Поэтому было бы весьма важно определить, какими — хотя бы самыми общими — чертами характеризовалась идейная позиция славян по отношению к Византии, в пределы которой они вторглись в VI в., на землях которой основали свои государства и глубокое всестороннее влияние которой испытывали в течение нескольких столетий. Разумеется, речь может идти при этом прежде всего о позиции высшего социального слоя древних славян, их формирующейся аристократии. Впрочем, в самом обобщенном виде воззрения этой аристократии должны были, по всей вероятности, разделять и более широкие слои воинов-общинников: славянская знать организовывала походы против империи, она должна была воодушевлять их участников, внушать им надежды на победу, обосновывать необходимость стойкой обороны захваченных земель от византийских войск и в связи с этим — неизбежно — создавать и всячески пропагандировать отрицательный, сознательно приниженный образ противостоящего врага. Предпринимая попытку взглянуть на проблему с этой стороны,, мы отнюдь не претендуем на ее решение, ограничившись лишь постановкой вопроса.

 

 

1. Рыбаков Б. А. Язычество древних славян. М., 1981. 100

 

100

 

 

Трудность рассмотрения вопроса в указанном аспекте состоит прежде всего в том, что о воззрениях славян на византийское общество мы можем судить лишь по словам самих византийцев, восприятие которыми «варварского» мира было не менее превратно и субъективно, чем представления «варваров» об империи.

 

Иначе говоря, вопрос оказывается в значительной мере методологическим. Поскольку основной фонд источников для его изучения составляют византийские памятники, написанные высококультурными представителями привилегированных кругов империи, впитавших наследие многовековой античной цивилизации, постольку неизбежно встает вопрос о критериях тех оценок, которые применялись византийскими авторами при характеристике «варваров». Свидетельства этих авторов, почти без исключения, пронизаны вполне естественным для них сознанием безусловного превосходства жителей империи над «варварами» — и превосходства прежде всего в сфере культуры.

 

Поэтому при анализе этих известий необходимо особенно строгое соблюдение по крайней мере двух наиболее общих методологических принципов. Во-первых, следует, видимо, отказаться от оценочных характеристик и определения уровня культуры «варваров» путем сопоставления ее с их же культурой последующих времен или с культурой Византии того же времени.

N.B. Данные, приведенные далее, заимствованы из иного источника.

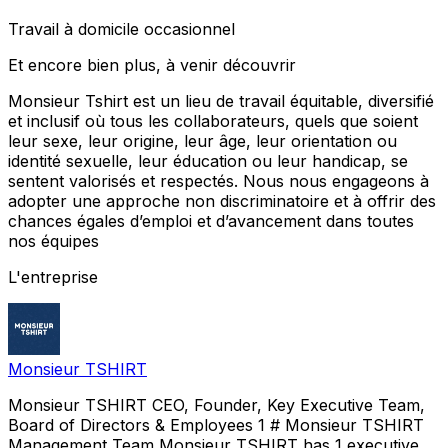
Travail à domicile occasionnel
Et encore bien plus, à venir découvrir
Monsieur Tshirt est un lieu de travail équitable, diversifié
et inclusif où tous les collaborateurs, quels que soient
leur sexe, leur origine, leur âge, leur orientation ou
identité sexuelle, leur éducation ou leur handicap, se
sentent valorisés et respectés. Nous nous engageons à
adopter une approche non discriminatoire et à offrir des
chances égales d’emploi et d’avancement dans toutes
nos équipes
L'entreprise
Monsieur TSHIRT
Monsieur TSHIRT CEO, Founder, Key Executive Team,
Board of Directors & Employees 1 # Monsieur TSHIRT
Management Team Monsieur TSHIRT has 1 executive.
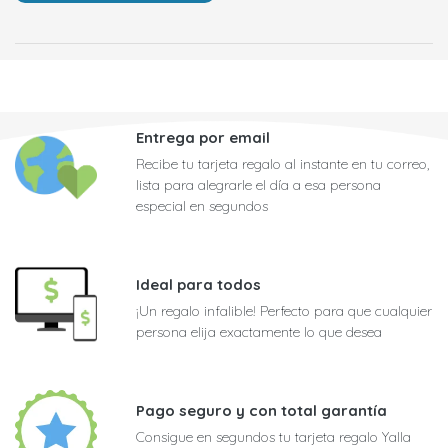
Entrega por email
Recibe tu tarjeta regalo al instante en tu correo,
lista para alegrarle el día a esa persona
especial en segundos
Ideal para todos
¡Un regalo infalible! Perfecto para que cualquier
persona elija exactamente lo que desea
Pago seguro y con total garantía
Consigue en segundos tu tarjeta regalo Yalla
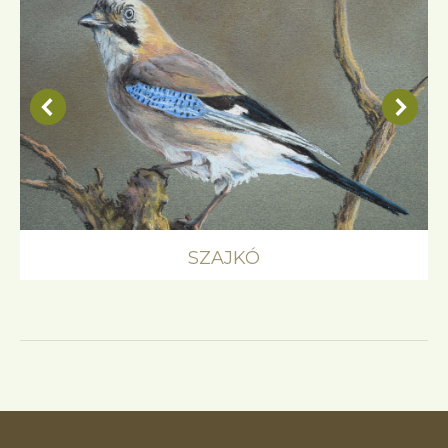
SZAJKÓ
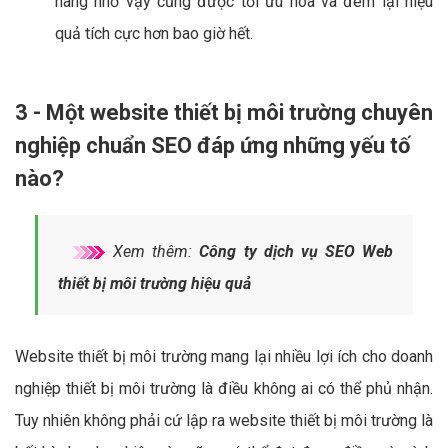
hàng nhờ vậy cũng được tối ưu hóa và đem lại hiệu
quả tích cực hơn bao giờ hết.
3 - Một website thiết bị môi trường chuyên
nghiệp chuẩn SEO đáp ứng những yếu tố
nào?
Xem thêm:
Công ty dịch vụ SEO Web
thiết bị môi trường hiệu quả
Website thiết bị môi trường mang lại nhiều lợi ích cho doanh
nghiệp thiết bị môi trường là điều không ai có thể phủ nhận.
Tuy nhiên không phải cứ lập ra website thiết bị môi trường là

В этом плане византийская христианская цивилизация и языческая культура древних славян (как и других «варваров» эпохи господства строя военной демократии) принципиально несопоставимы, как качественно различные явления: обе культурные системы сложились в исторически разных условиях, но тем не менее каждая из них адекватно обслуживала потребности породившего эту систему общества.

 

Во-вторых, необходимо тщательное соблюдение условия всесторонней предварительной критики источников. Известия византийских писателей о славянах и других «варварах» отмечены печатью традиционализма, восходящего к позднеантичной историографии и обусловленного, с одной стороны, сохранением восточноримской государственности и континуитетом государственно-политической теории (согласно которой Византия являлась непосредственным продолжением Римской империи), с другой — актуальностью и остротой «славянской» проблемы, стоявшей перед византийским обществом: вопрос о том, «кто—кого» в VI—VIII вв. не только не был снят, но, напротив, достиг крайней остроты.

 

Названный традиционализм выразился, в частности, в том, что византийские авторы сплошь и рядом дают не конкретно-индивидуальную, а обобщенно-синтетическую характеристику разных этносов, следуя принятому еще в античности делению «варваров» на «диких охотников», «кочевников-скотоводов» и «оседлых земледельцов» [2]. Славян при этом, за редкими исключениями [3], относили к третьей категории, но их описание зачастую лишено этнокультурных особенностей.

 

В позиции писателей-христиан сравнительно с позднеантичными авторами, помимо традиционных противоречий с «варварами», отразилось еще одно, оказавшееся наиболее острым, так как оно было идеологическим, вероисповедным. Вопреки духу христианского учения отзывы византийских деятелей, идеологов и писателей о «варварах»-язычниках пронизаны чувством презрения к ним.

 

Необходимо также методологически разграничивать свидетельства, специально посвященные славянам, и известия нейтрально-фактологические,

 

 

2. Müller К. Е. Geschichte der Antiken Ethnographie und ethnologischen Theoriebildung. Wiesbaden, 1972, S. 121.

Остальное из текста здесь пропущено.